The oil prices fell heavily in Asia and in the world after Saudi Arabia had decided to lower its prices on delivery and that Russia is opposed to any new reduction in production.
This crisis is explained in particular by a strong production exposed to a demand at half mast due to the spread of coronavirus worldwide.
Indeed, this Monday, March 9, 2020, the two main oil supply contracts were down 20%, the price of WTI (West Tewas Intermediate) stood at 32 dollars per barrel and that of the Brent at 36 dollars per barrel.
In a weekend, oil prices have just lost 30%. While the barrel flirted with the $ 70 last January, and overrated at $ 45 on Friday, it comes under the threshold of $ 30 on certain markets. It is also found at 29.39 in New York and 33.11 in London.

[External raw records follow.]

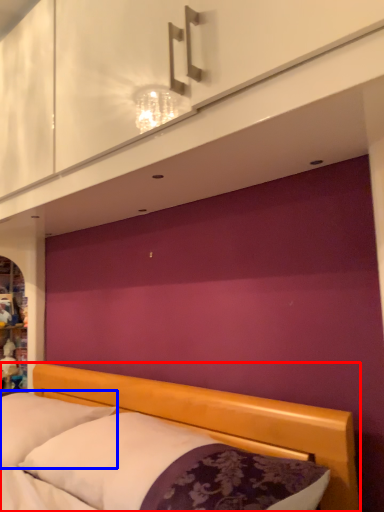 Question: Which point is further to the camera, bed (highlighted by a red box) or pillow (highlighted by a blue box)?

Choices:
 (A) bed
 (B) pillow

Answer: (B) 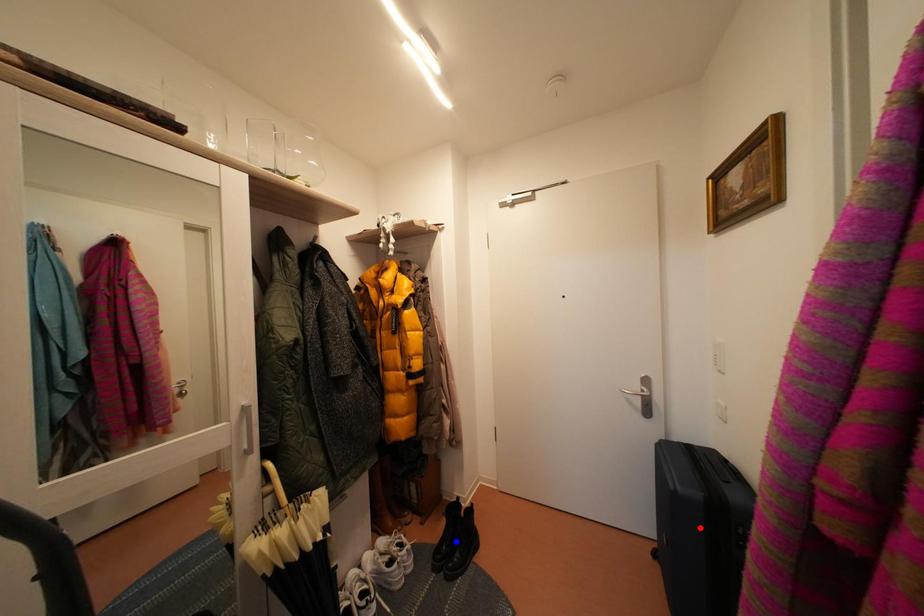 Question: In the image, two points are highlighted. Which point is nearer to the camera? Reply with the corresponding letter.

Choices:
 (A) blue point
 (B) red point

Answer: (B) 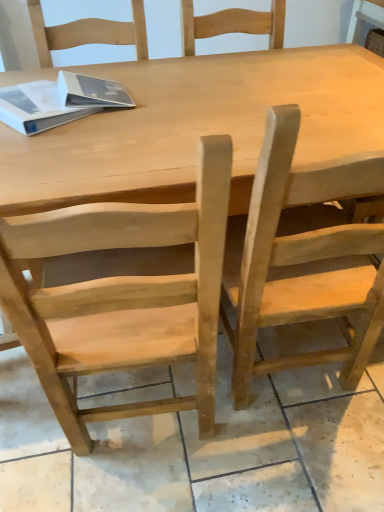 Find the location of a particular element. The height and width of the screenshot is (512, 384). vacant space in front of white matte book at upper left is located at coordinates (47, 147). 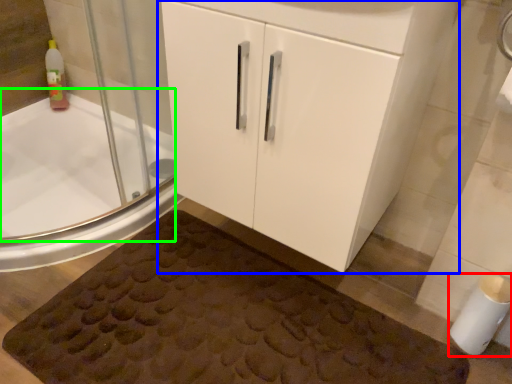 Question: Which object is the farthest from toilet paper (highlighted by a red box)? Choose among these: bathroom cabinet (highlighted by a blue box) or bath (highlighted by a green box).

Choices:
 (A) bathroom cabinet
 (B) bath

Answer: (B) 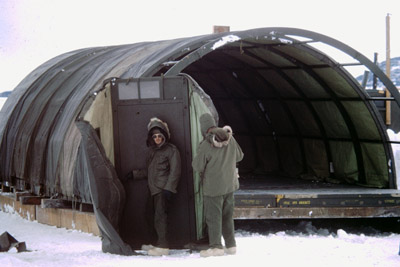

Tunisia, which has set its forecasts within the framework of the 2020 to $ 65 finance law for the current year, could indeed benefit from this drop, unprecedented since the Gulf War in 1991, if these prices stabilize at these levels.
The production of crude oil of the Tunisian company concessions for petroleum activities (ETAP) experienced an 8% drop in 2019 compared to 2018 with 10,061,051 barrels (BBLS).
ETAP specifies that the drop in oil production of its concessions is mainly due to the poor performances of the Anaguid, Durra, Oued Zar, Hasdrubal, Franig, Sandfa, Rhemoura and Sabria fields, and the natural decline in the production of the Adam and Ashtart fields “.